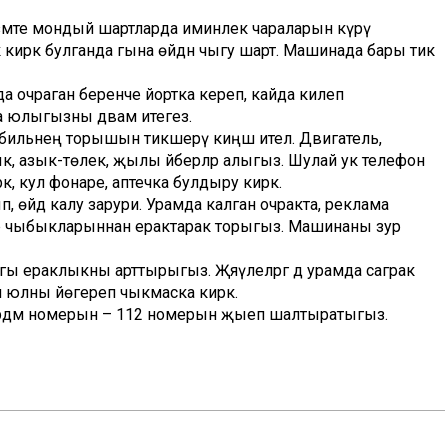
езмәте мондый шартларда иминлек чараларын күрү
 кирәк булганда гына өйдән чыгу шарт. Машинада бары тик
а очраган беренче йортка кереп, кайда килеп
а юлыгызны дәвам итегез.
мобильнең торышын тикшерү киңәш ителә. Двигатель,
к, азык-төлек, җылы әйберләр алыгыз. Шулай ук телефон
әк, кул фонаре, аптечка булдыру кирәк.
бып, өйдә калу зарури. Урамда калган очракта, реклама
ктр чыбыкларыннан ерактарак торыгыз. Машинаны зур
 ераклыкны арттырыгыз. Җәяүлеләргә дә урамда саграк
 юлны йөгереп чыкмаска кирәк.
бердәм номерын – 112 номерын җыеп шалтыратыгыз.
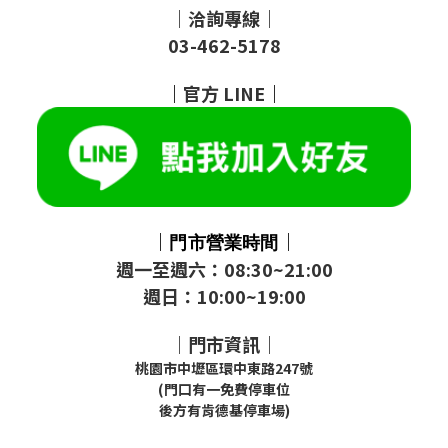
｜洽詢專線｜
03-462-5178
｜
官方
LINE
｜
｜
｜
門市
營業時間
週一至週六：08:30~21:00
週日：10:00~19:00
｜門市資訊｜
桃園市中壢區環中東路247號
(門口有一免費停車位
後方有肯德基停車場)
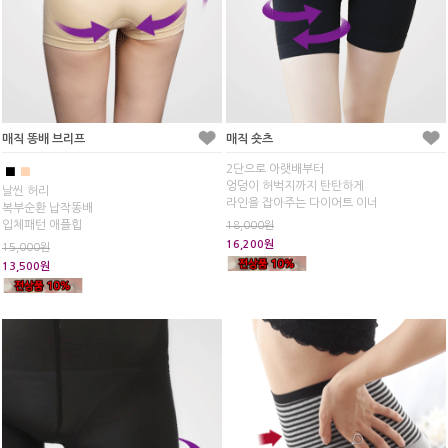
매직 똥배 브리프
매직 숏츠
2단으로 아랫배부터
■
■
엉덩이 허벅지까지 탄탄하게
날씬 허리
라인을 잡아주는 다이어트 이너
복부순환 납작똥배
입체패턴 애플힙
18,000원
16,200원
15,000원
13,500원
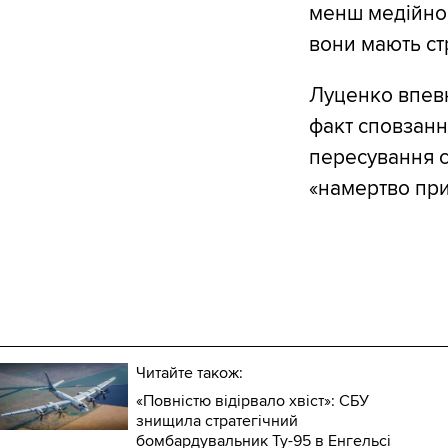
менш медійно 
вони мають ст
Луценко впевн
факт сповзанн
пересування с
«намертво прик
Читайте також:
«Повністю відірвало хвіст»: СБУ
знищила стратегічний
бомбардувальник Ту-95 в Енгельсі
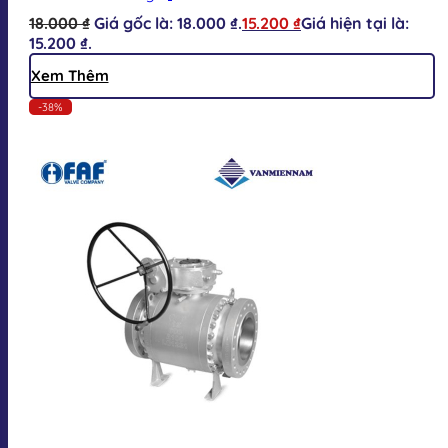
18.000
₫
Giá gốc là: 18.000 ₫.
15.200
₫
Giá hiện tại là:
15.200 ₫.
Xem Thêm
-38%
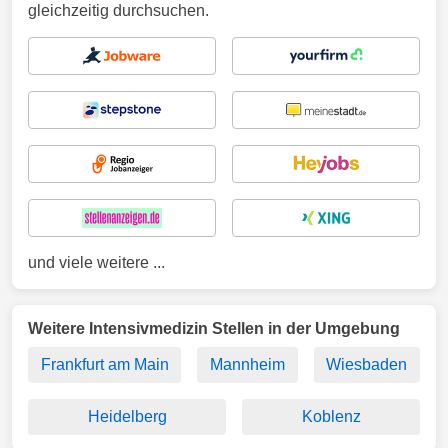
gleichzeitig durchsuchen.
und viele weitere ...
Weitere Intensivmedizin Stellen in der Umgebung
Frankfurt am Main
Mannheim
Wiesbaden
Heidelberg
Koblenz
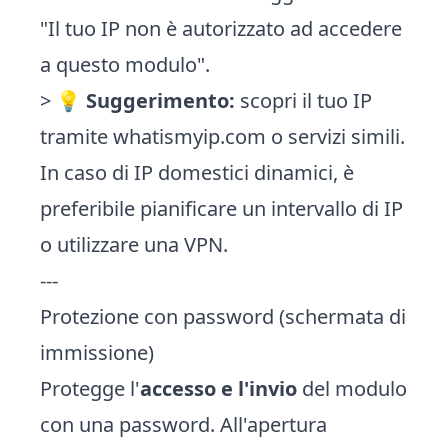
"Il tuo IP non è autorizzato ad accedere
a questo modulo".
> 💡
Suggerimento:
scopri il tuo IP
tramite
whatismyip.com
o servizi simili.
In caso di IP domestici dinamici, è
preferibile pianificare un intervallo di IP
o utilizzare una VPN.
---
Protezione con password (schermata di
immissione)
Protegge l'
accesso e l'invio
del modulo
con una password. All'apertura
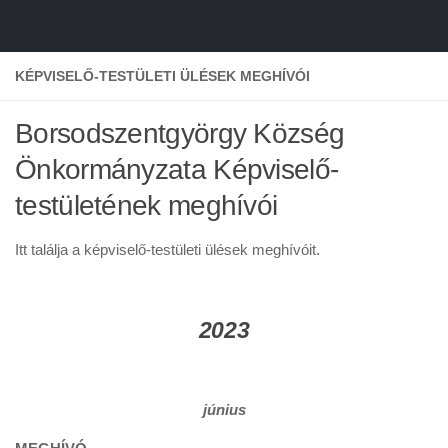
KÉPVISELŐ-TESTÜLETI ÜLÉSEK MEGHÍVÓI
Borsodszentgyörgy Község
Önkormányzata Képviselő-
testületének meghívói
Itt találja a képviselő-testületi ülések meghívóit.
2023
június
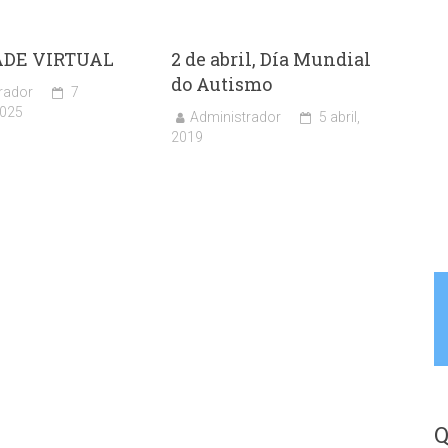
ADE VIRTUAL
2 de abril, Día Mundial
do Autismo
rador
7
2025
Administrador
5 abril,
2019
Q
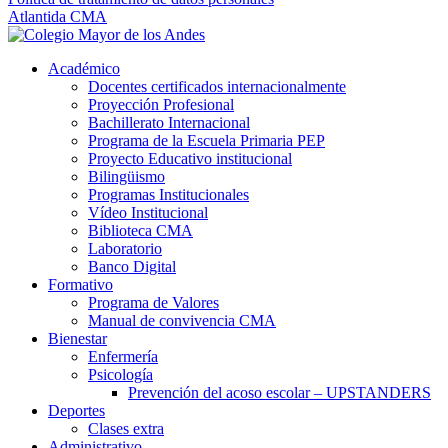
Atlantida CMA
Académico
Docentes certificados internacionalmente
Proyección Profesional
Bachillerato Internacional
Programa de la Escuela Primaria PEP
Proyecto Educativo institucional
Bilingüismo
Programas Institucionales
Vídeo Institucional
Biblioteca CMA
Laboratorio
Banco Digital
Formativo
Programa de Valores
Manual de convivencia CMA
Bienestar
Enfermería
Psicología
Prevención del acoso escolar – UPSTANDERS
Deportes
Clases extra
Administrativo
____________________
• _The problem_:
Nothing but the lines from the one containing "менш медійно" through the final line of the records, both included and copied exactly, should appear in the answer; pictures stay out.

• _Task solution_:
менш медійно 
вони мають ст
Луценко впевн
факт сповзанн
пересування с
«намертво прик
Читайте також:
«Повністю відірвало хвіст»: СБУ
знищила стратегічний
бомбардувальник Ту-95 в Енгельсі
18.000
₫
Giá gốc là: 18.000 ₫.
15.200
₫
Giá hiện tại là:
15.200 ₫.
Xem Thêm
-38%
gleichzeitig durchsuchen.
und viele weitere ...
Weitere Intensivmedizin Stellen in der Umgebung
Frankfurt am Main
Mannheim
Wiesbaden
Heidelberg
Koblenz
"Il tuo IP non è autorizzato ad accedere
a questo modulo".
> 💡
Suggerimento:
scopri il tuo IP
tramite
whatismyip.com
o servizi simili.
In caso di IP domestici dinamici, è
preferibile pianificare un intervallo di IP
o utilizzare una VPN.
---
Protezione con password (schermata di
immissione)
Protegge l'
accesso e l'invio
del modulo
con una password. All'apertura
KÉPVISELŐ-TESTÜLETI ÜLÉSEK MEGHÍVÓI
Borsodszentgyörgy Község
Önkormányzata Képviselő-
testületének meghívói
Itt találja a képviselő-testületi ülések meghívóit.
2023
június
ADE VIRTUAL
2 de abril, Día Mundial
do Autismo
rador
7
2025
Administrador
5 abril,
2019
Q
Atlantida CMA
Académico
Docentes certificados internacionalmente
Proyección Profesional
Bachillerato Internacional
Programa de la Escuela Primaria PEP
Proyecto Educativo institucional
Bilingüismo
Programas Institucionales
Vídeo Institucional
Biblioteca CMA
Laboratorio
Banco Digital
Formativo
Programa de Valores
Manual de convivencia CMA
Bienestar
Enfermería
Psicología
Prevención del acoso escolar – UPSTANDERS
Deportes
Clases extra
Administrativo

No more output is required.